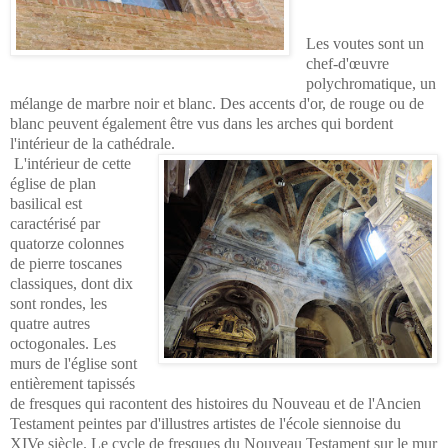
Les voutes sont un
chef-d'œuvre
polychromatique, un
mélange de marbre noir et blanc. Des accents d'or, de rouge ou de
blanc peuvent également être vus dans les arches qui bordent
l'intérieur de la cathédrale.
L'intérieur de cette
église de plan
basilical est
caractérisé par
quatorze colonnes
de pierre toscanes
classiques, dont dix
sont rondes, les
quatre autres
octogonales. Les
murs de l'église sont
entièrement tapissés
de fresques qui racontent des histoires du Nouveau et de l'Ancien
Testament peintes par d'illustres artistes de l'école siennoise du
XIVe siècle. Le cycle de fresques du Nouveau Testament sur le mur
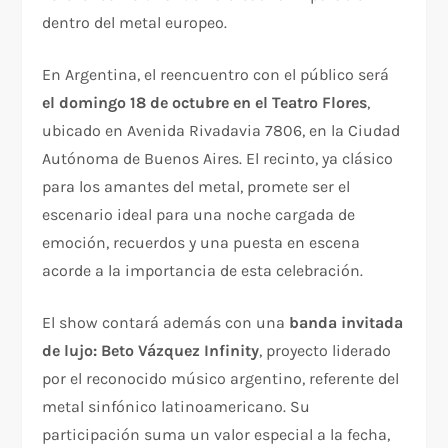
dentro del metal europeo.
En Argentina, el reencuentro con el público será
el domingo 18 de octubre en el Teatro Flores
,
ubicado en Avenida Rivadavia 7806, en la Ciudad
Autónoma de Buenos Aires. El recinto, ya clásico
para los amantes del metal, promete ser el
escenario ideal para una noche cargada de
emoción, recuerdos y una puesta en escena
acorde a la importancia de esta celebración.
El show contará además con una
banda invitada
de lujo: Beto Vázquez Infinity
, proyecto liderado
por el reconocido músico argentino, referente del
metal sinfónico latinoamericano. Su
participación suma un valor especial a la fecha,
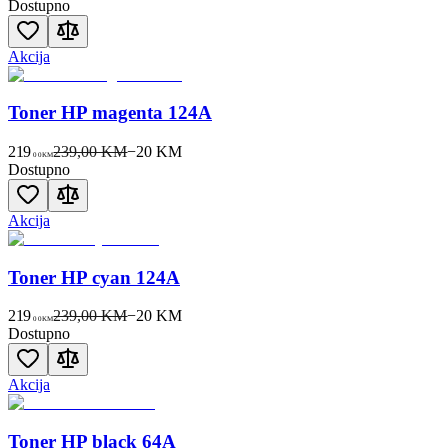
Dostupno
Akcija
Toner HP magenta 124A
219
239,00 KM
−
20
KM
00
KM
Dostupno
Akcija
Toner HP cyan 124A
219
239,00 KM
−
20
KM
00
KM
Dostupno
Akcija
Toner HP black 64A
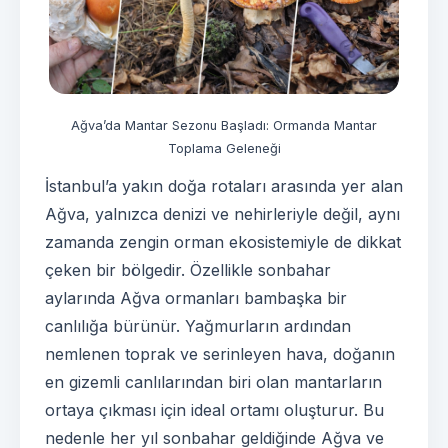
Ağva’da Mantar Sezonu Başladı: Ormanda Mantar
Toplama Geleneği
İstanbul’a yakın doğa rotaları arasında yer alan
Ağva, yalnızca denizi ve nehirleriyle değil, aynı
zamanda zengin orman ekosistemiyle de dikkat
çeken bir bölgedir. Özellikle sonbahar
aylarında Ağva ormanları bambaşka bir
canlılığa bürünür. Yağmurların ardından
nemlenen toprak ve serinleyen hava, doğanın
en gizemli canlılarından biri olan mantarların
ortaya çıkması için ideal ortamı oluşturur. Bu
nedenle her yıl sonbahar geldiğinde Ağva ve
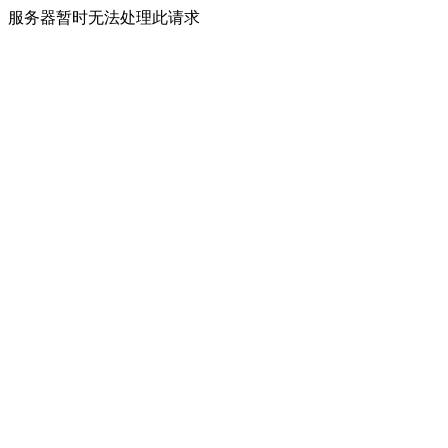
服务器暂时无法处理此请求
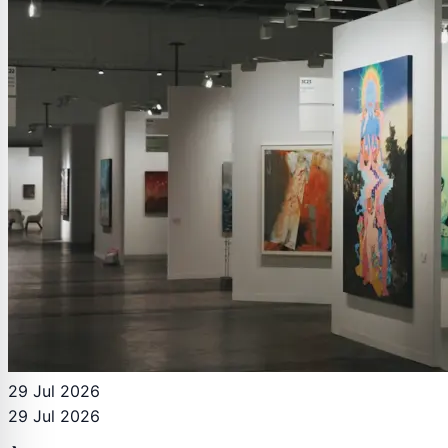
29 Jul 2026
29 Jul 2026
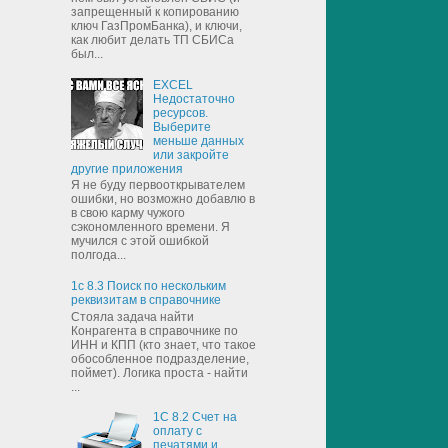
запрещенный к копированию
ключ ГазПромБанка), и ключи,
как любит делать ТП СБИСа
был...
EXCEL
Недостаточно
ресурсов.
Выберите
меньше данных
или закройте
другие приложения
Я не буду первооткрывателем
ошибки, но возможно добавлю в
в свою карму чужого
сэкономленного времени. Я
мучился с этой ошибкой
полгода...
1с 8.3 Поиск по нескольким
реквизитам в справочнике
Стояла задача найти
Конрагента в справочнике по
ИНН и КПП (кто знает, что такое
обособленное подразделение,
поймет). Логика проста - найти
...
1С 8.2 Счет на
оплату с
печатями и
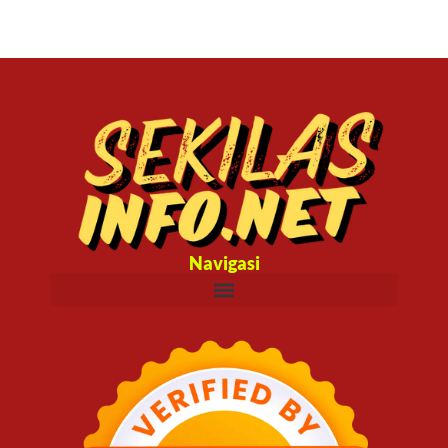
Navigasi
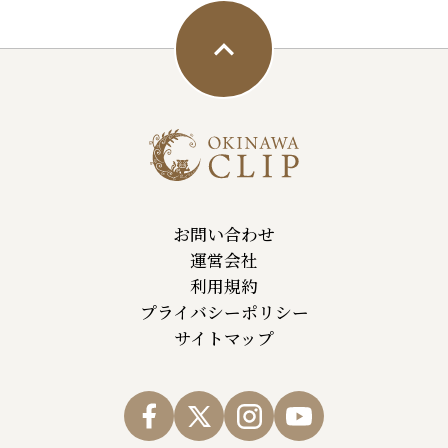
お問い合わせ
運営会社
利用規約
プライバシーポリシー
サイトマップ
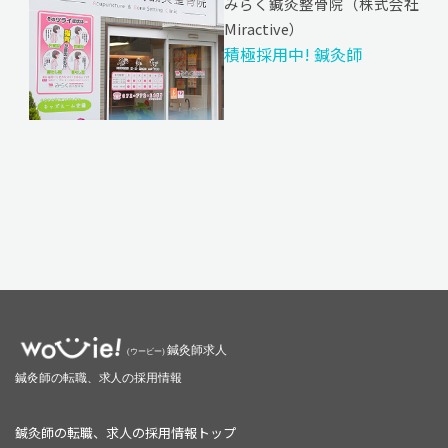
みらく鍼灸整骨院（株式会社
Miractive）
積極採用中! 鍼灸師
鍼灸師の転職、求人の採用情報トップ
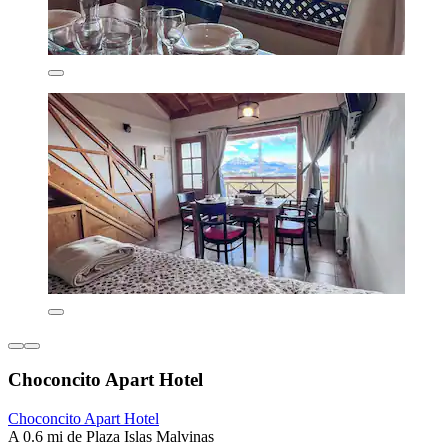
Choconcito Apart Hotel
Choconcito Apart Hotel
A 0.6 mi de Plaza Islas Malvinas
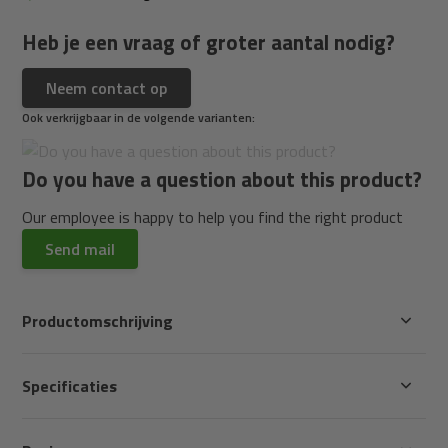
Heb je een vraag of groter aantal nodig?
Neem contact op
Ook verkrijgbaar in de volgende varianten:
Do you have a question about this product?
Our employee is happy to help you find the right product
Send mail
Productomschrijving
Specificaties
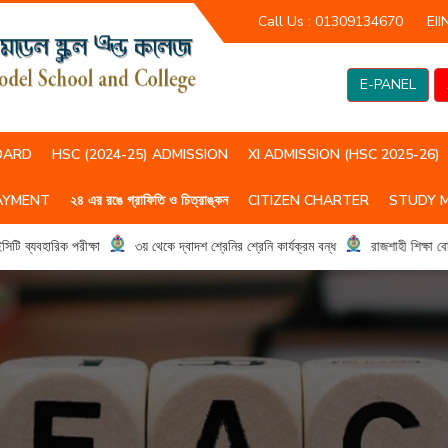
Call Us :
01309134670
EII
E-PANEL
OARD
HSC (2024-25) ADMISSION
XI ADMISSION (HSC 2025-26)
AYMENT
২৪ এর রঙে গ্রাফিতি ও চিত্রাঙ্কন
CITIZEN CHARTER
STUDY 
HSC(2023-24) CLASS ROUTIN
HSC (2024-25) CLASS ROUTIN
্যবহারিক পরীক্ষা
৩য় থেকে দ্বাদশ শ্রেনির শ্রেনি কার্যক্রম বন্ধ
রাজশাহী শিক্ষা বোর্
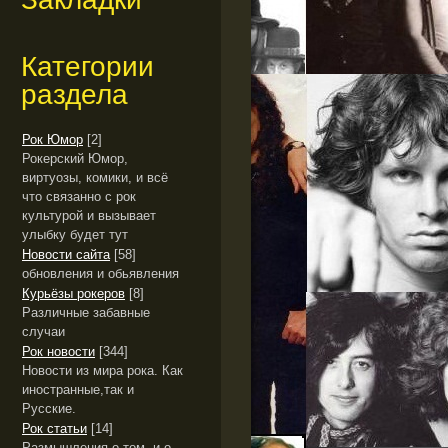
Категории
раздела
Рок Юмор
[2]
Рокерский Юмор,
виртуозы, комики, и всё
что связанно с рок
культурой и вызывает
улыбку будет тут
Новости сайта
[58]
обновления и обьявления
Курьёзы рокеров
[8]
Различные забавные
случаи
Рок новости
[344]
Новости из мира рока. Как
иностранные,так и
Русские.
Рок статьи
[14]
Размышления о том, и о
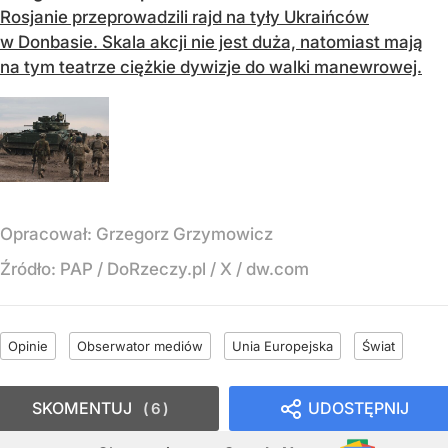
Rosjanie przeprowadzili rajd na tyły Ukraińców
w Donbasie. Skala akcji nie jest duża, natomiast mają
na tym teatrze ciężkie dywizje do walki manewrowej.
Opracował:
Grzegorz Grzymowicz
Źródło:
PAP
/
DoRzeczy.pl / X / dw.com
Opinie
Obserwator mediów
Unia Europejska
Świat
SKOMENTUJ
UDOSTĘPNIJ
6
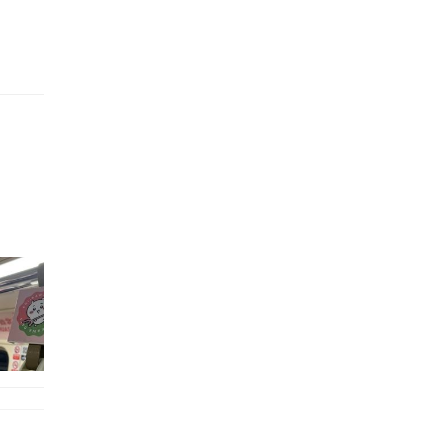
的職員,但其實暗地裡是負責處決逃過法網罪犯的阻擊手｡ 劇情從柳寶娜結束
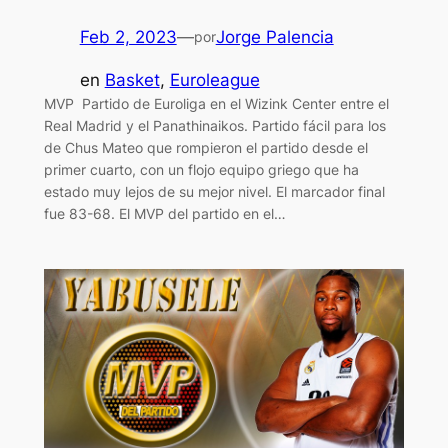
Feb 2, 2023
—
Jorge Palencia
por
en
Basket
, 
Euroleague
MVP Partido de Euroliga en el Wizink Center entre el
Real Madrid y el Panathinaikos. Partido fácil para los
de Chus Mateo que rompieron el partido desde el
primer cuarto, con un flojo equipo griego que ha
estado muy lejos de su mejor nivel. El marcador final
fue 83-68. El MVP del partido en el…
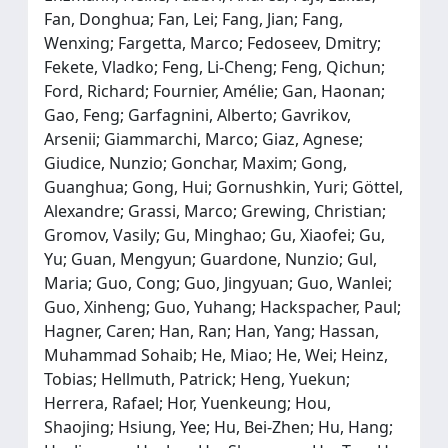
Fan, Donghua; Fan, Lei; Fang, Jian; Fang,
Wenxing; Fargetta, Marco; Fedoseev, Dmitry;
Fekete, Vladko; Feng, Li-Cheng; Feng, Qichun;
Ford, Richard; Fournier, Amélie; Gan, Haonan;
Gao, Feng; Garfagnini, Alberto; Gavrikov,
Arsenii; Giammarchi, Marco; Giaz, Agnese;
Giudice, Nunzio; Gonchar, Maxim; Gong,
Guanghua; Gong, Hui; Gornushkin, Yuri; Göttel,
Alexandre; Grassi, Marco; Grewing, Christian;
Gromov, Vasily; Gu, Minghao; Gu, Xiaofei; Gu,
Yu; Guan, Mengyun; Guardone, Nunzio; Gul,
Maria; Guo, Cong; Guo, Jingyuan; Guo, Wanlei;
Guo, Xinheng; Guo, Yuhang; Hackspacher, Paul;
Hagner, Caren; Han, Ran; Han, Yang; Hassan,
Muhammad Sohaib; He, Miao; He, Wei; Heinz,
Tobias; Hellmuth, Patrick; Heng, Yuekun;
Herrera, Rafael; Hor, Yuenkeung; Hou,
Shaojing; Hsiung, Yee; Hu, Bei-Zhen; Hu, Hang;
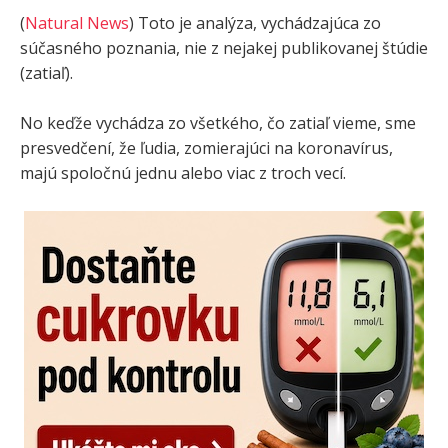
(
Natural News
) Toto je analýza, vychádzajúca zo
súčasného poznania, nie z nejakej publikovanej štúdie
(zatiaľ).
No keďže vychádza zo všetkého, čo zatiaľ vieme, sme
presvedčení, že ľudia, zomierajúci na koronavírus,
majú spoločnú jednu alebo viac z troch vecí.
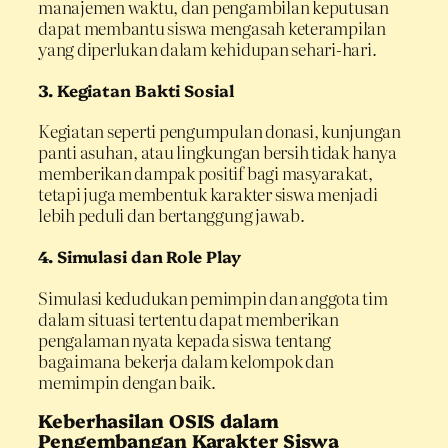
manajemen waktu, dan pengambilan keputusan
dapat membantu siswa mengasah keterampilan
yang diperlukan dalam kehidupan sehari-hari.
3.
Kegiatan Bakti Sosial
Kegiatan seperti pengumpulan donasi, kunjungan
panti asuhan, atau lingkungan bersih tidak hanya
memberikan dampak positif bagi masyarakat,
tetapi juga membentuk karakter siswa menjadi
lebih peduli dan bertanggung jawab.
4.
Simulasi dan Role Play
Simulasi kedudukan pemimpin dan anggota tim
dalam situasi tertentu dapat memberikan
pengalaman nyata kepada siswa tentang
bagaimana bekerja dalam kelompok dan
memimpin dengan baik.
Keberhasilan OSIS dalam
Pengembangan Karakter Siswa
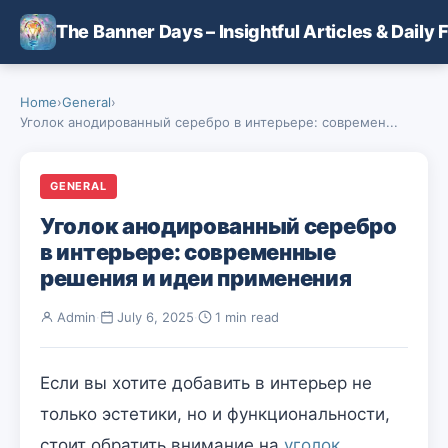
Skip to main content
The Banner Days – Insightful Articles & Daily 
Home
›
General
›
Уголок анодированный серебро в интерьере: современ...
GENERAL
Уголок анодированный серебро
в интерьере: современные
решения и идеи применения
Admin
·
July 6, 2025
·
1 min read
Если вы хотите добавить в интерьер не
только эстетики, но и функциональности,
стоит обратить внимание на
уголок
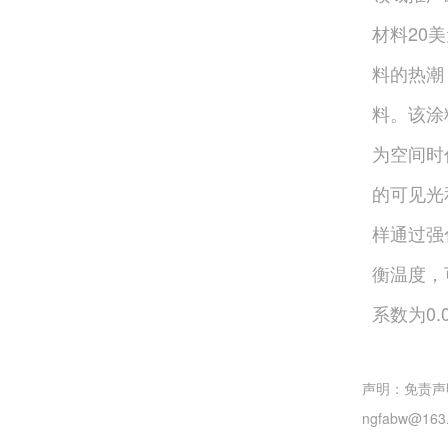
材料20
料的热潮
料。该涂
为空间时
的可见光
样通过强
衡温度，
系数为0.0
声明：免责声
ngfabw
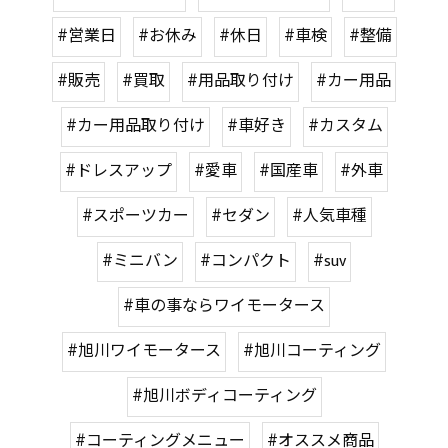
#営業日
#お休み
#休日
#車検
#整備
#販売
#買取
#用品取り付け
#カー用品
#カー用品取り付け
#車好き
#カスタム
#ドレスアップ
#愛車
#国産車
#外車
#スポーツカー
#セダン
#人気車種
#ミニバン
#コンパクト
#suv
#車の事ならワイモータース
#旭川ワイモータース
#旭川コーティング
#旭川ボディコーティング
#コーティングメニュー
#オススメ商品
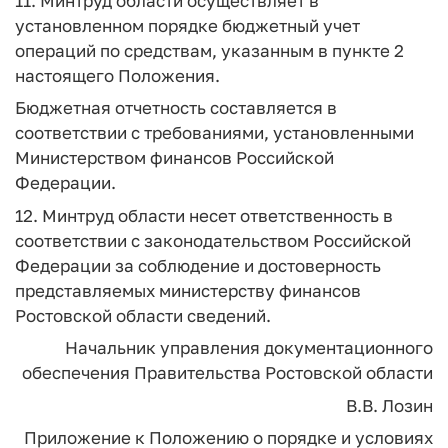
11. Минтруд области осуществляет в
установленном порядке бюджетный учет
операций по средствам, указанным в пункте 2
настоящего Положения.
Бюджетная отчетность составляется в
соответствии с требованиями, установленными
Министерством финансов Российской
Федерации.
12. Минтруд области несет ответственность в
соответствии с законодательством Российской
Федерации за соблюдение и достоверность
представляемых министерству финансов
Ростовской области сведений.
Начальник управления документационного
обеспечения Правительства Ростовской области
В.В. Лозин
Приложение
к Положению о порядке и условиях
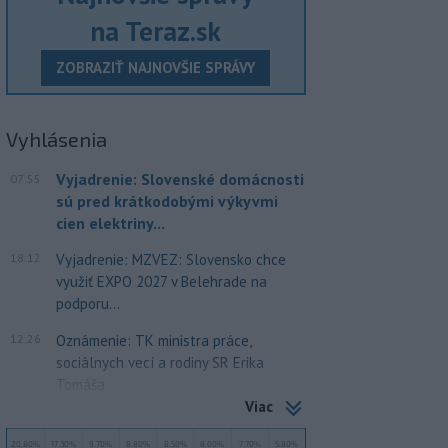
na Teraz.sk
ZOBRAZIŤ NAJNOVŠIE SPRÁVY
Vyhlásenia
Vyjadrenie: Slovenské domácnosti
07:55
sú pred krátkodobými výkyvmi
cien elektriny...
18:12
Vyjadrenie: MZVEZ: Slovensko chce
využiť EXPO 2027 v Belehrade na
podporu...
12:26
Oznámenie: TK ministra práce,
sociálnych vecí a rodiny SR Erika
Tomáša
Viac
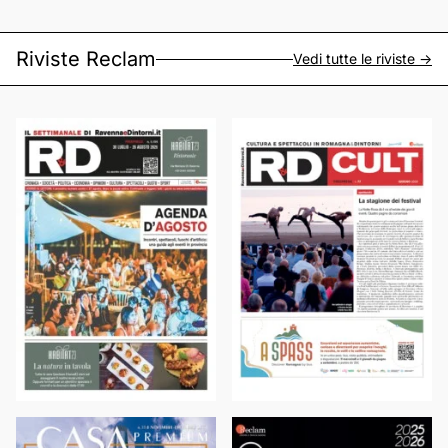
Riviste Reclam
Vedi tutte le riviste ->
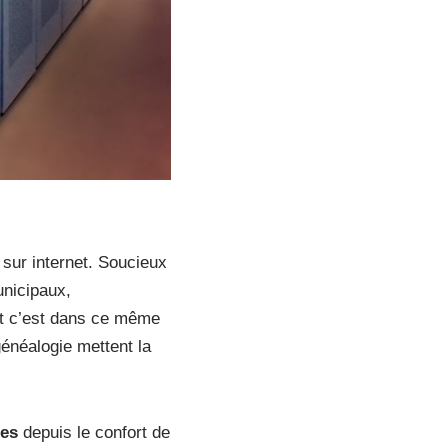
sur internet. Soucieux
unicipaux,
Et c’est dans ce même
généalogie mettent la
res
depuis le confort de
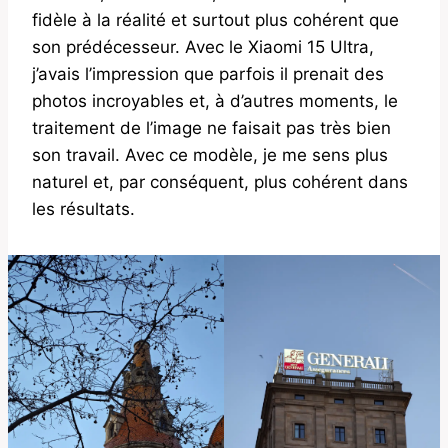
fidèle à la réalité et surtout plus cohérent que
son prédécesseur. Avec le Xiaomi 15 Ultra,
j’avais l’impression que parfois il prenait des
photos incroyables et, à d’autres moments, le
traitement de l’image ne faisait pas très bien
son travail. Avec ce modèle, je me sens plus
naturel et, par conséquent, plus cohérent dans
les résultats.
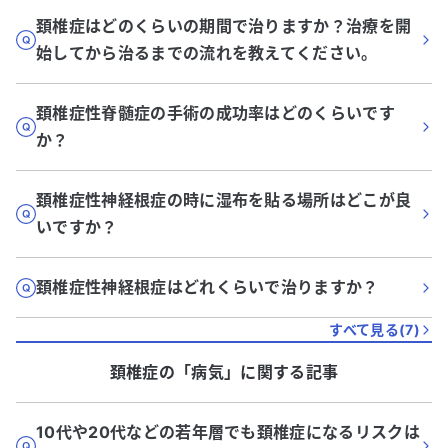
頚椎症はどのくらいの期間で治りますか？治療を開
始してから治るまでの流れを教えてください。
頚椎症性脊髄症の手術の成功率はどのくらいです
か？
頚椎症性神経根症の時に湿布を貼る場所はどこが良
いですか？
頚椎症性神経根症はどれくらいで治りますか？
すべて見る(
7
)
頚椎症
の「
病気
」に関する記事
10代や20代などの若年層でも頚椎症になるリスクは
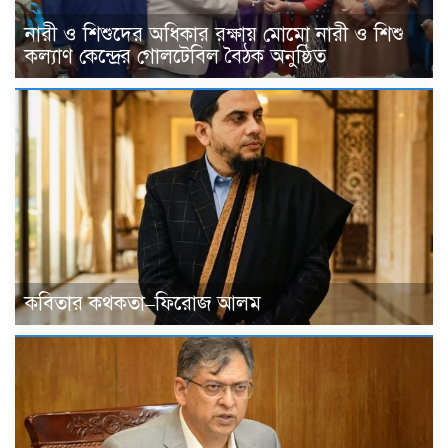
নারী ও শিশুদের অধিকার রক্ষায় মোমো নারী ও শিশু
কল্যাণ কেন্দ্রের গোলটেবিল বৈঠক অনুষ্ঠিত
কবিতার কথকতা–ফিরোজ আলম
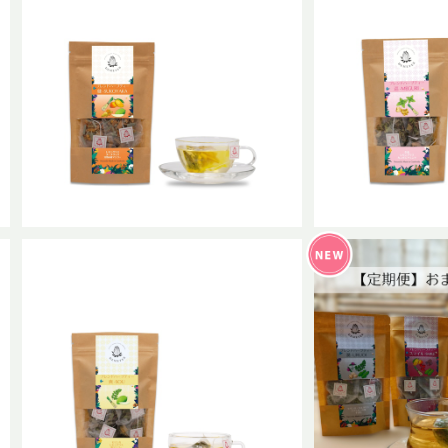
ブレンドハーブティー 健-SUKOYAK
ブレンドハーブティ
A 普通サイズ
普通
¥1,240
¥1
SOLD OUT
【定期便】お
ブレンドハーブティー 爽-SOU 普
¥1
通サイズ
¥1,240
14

_Exercise prompt:_ Leave out every picture, and copy exactly the lines above starting at the one holding "El show contará además con una" and ending at the one holding "1с 8.3 Поиск по нескольким", no more and no less.

_Answer box:_
El show contará además con una
banda invitada
de lujo: Beto Vázquez Infinity
, proyecto liderado
por el reconocido músico argentino, referente del
metal sinfónico latinoamericano. Su
participación suma un valor especial a la fecha,
Dostupno
Akcija
Toner HP magenta 124A
219
239,00 KM
−
20
KM
00
KM
Dostupno
Akcija
Toner HP cyan 124A
219
239,00 KM
−
20
KM
00
KM
Dostupno
Akcija
Toner HP black 64A
Ağva’da Mantar Sezonu Başladı: Ormanda Mantar
Toplama Geleneği
İstanbul’a yakın doğa rotaları arasında yer alan
Ağva, yalnızca denizi ve nehirleriyle değil, aynı
zamanda zengin orman ekosistemiyle de dikkat
çeken bir bölgedir. Özellikle sonbahar
aylarında Ağva ormanları bambaşka bir
canlılığa bürünür. Yağmurların ardından
nemlenen toprak ve serinleyen hava, doğanın
en gizemli canlılarından biri olan mantarların
ortaya çıkması için ideal ortamı oluşturur. Bu
nedenle her yıl sonbahar geldiğinde Ağva ve
服务器暂时无法处理此请求
29 Jul 2026
29 Jul 2026
запрещенный к копированию
ключ ГазПромБанка), и ключи,
как любит делать ТП СБИСа
был...
EXCEL
Недостаточно
ресурсов.
Выберите
меньше данных
или закройте
другие приложения
Я не буду первооткрывателем
ошибки, но возможно добавлю в
в свою карму чужого
сэкономленного времени. Я
мучился с этой ошибкой
полгода...
1с 8.3 Поиск по нескольким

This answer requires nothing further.